High Availablity is one of TraefikEE's core features. Since TraefikEE is running on top of diverse infrastructure and/or orchestration engines, some of them have special limitations in regards to which SLA TraefikEE can achieve.
In Kubernetes, healtchecks are performed through the kubelet. While the pods behind a service are healthchecked every couple seconds by the kubelet, it can take up to 45 seconds until Kubernetes realises that a kubelet itself is down. As Kubenetes will not start to react on that situation before it knows that a kubelet is down, that might have an impact on your SLA.
However, there are some possible workarounds, depending on the current setup:
- Modifying the Kubernetes configuration and/or adding tooling to improve Kubernetes internal health monitoring, such as for example node-problem-detector
- Customizing the TraefikEE installation, by exposing the data node directly without using a LoadBalancer service. This will allow for a direct connection to TraefikEE which availability could potentially be checked faster from an external LB, as it bypasses the Kubernetes internal route update mechanism to the TraefikEE nodes.

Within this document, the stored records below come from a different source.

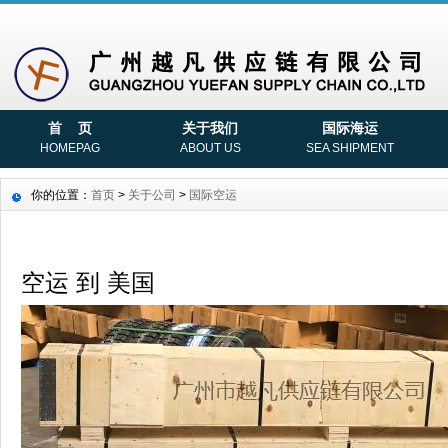
首 页
关于我们
国际海运
HOMEPAG
ABOUT US
SEA SHIPMENT
你的位置：
首页
>
关于公司
>
国际空运
空运 到 美国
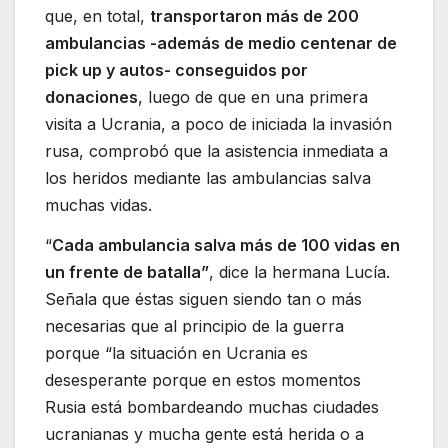
que, en total,
transportaron más de 200
ambulancias -además de medio centenar de
pick up y autos- conseguidos por
donaciones
, luego de que en una primera
visita a Ucrania, a poco de iniciada la invasión
rusa, comprobó que la asistencia inmediata a
los heridos mediante las ambulancias salva
muchas vidas.
“
Cada ambulancia salva más de 100 vidas en
un frente de batalla”
, dice la hermana Lucía.
Señala que éstas siguen siendo tan o más
necesarias que al principio de la guerra
porque “la situación en Ucrania es
desesperante porque en estos momentos
Rusia está bombardeando muchas ciudades
ucranianas y mucha gente está herida o a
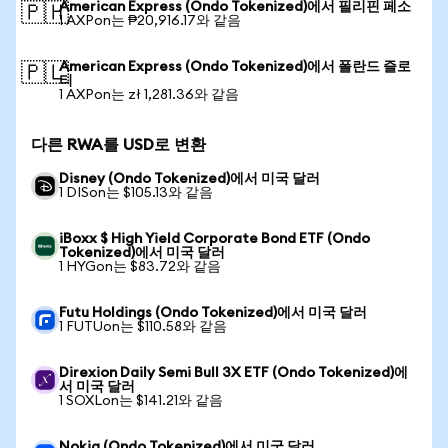
American Express (Ondo Tokenized)에서 필리핀 페소
🇵🇭
1 AXPon는 ₱20,916.17와 같음
American Express (Ondo Tokenized)에서 폴란드 즐로
🇵🇱
티
1 AXPon는 zł 1,281.36와 같음
다른 RWA를 USD로 변환
Disney (Ondo Tokenized)에서 미국 달러
1 DISon는 $105.13와 같음
iBoxx $ High Yield Corporate Bond ETF (Ondo
Tokenized)에서 미국 달러
1 HYGon는 $83.72와 같음
Futu Holdings (Ondo Tokenized)에서 미국 달러
1 FUTUon는 $110.58와 같음
Direxion Daily Semi Bull 3X ETF (Ondo Tokenized)에
서 미국 달러
1 SOXLon는 $141.21와 같음
Nokia (Ondo Tokenized)에서 미국 달러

However, customizing the Installation has a couple of limitations:
- It is not possible to deploy multiple TraefikEE clusters on the same Kubernetes if you need it.
- TraefikEE requires a manual installation instead of using the
- In that manual installation, you have to fix the ports to be used by the data node pods, which have to be available on each node.
- It will make scaling your TraefikEE data nodes more difficult.
In Swarm, healthchecks for the swarm nodes themselves are performed by the manager. Typically, Swarm recognizes a worker being down within 15 seconds. However, Docker Swarm recognizes a missing replicate within ~5 seconds, which is much faster.
In the default Swarm setup, high availability is achieved differently: the TraefikEE data plane is published via the Ingress Routing Mesh, which handles the incoming requests. This routing mesh is composed of IPTables and IPVS, which provide healthcheck endpoints and TCP connection retries. If a swarm node holding a TraefikEE data plane container dies, all in flight requests to that node will fail as well. Luckily, the internal IPVS will pick up failing requests and attempt to redeliver them to a different node. This means that for the given time of a missing or failing replica, some requests might be retried internally. However, as long as there is at least one available node in the data plane, a node will answer the retried requests and no requests will be dropped from the users perspective.
Alternatively, it is also possible to publish the data nodes ports with a host bind directly. This allows your external load balancer to communicate directly with the nodes and provides better performance. However, you will loose benefits such as the port being available on every node.